(Given information begins)
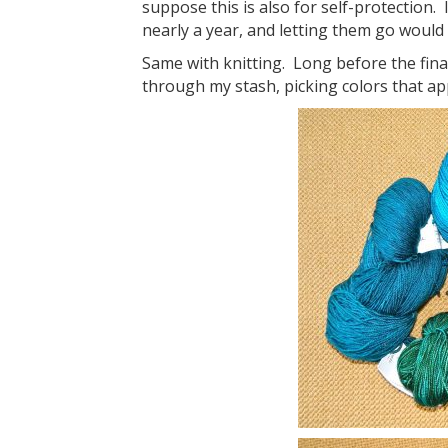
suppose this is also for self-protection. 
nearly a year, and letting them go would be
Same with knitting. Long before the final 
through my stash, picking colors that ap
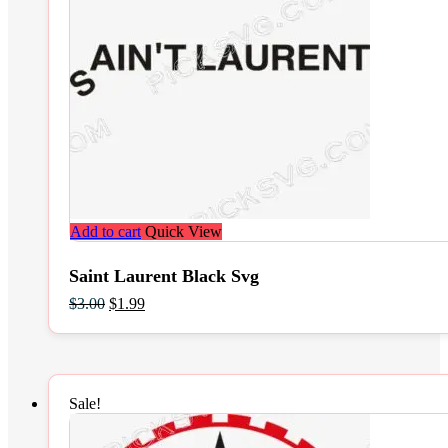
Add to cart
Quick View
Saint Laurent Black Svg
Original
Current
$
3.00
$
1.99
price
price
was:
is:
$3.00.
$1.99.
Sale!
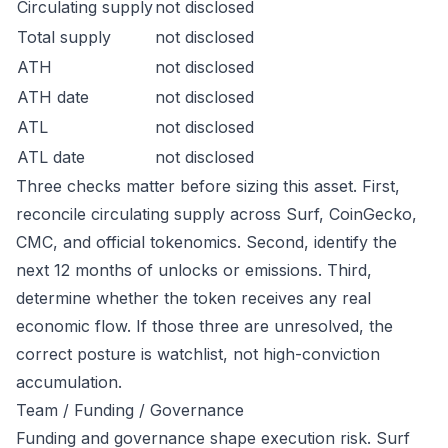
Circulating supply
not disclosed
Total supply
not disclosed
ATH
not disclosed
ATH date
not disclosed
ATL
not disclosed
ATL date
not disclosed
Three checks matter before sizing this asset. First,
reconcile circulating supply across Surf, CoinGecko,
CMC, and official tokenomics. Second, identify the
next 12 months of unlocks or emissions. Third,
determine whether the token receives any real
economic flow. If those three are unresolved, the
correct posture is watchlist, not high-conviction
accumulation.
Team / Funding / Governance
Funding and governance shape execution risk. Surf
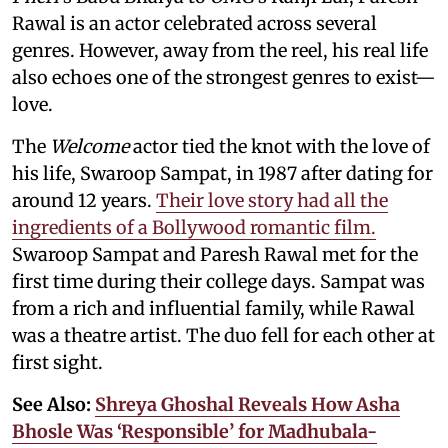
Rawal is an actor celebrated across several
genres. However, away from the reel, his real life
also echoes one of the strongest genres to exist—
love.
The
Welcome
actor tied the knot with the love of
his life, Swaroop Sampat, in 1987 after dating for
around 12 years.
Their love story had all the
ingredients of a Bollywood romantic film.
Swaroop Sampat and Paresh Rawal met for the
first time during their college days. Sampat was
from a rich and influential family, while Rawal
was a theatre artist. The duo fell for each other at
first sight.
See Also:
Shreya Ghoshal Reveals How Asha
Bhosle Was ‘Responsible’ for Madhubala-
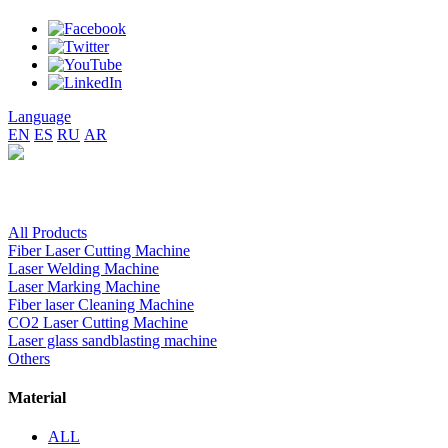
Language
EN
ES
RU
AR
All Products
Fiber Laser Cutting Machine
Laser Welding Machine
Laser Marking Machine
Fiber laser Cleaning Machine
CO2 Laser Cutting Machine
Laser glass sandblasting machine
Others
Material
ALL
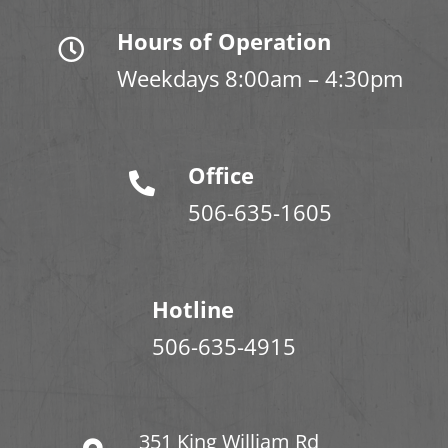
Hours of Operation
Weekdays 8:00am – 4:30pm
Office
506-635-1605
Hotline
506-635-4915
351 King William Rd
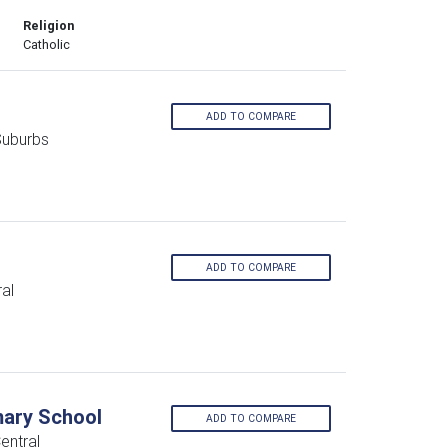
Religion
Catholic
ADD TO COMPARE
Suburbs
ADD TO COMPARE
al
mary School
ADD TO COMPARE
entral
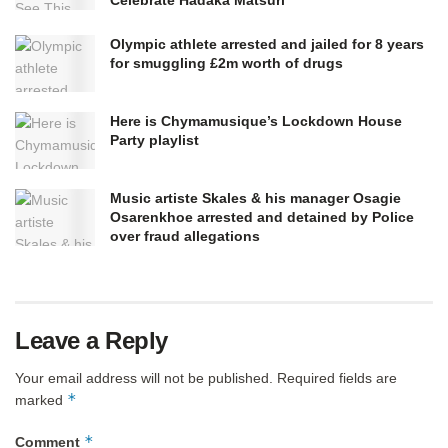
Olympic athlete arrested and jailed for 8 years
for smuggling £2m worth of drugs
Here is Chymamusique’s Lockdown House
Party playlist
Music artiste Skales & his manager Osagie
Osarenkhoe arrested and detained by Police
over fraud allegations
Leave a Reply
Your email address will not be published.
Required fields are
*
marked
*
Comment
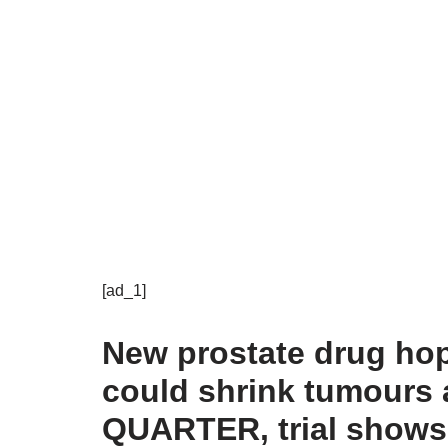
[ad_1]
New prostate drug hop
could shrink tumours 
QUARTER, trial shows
(Given information ends)
> Work task:
Extract each line from the listing that holds the word "actor".

> Solved exercise:
Rawal is an actor celebrated across several
actor tied the knot with the love of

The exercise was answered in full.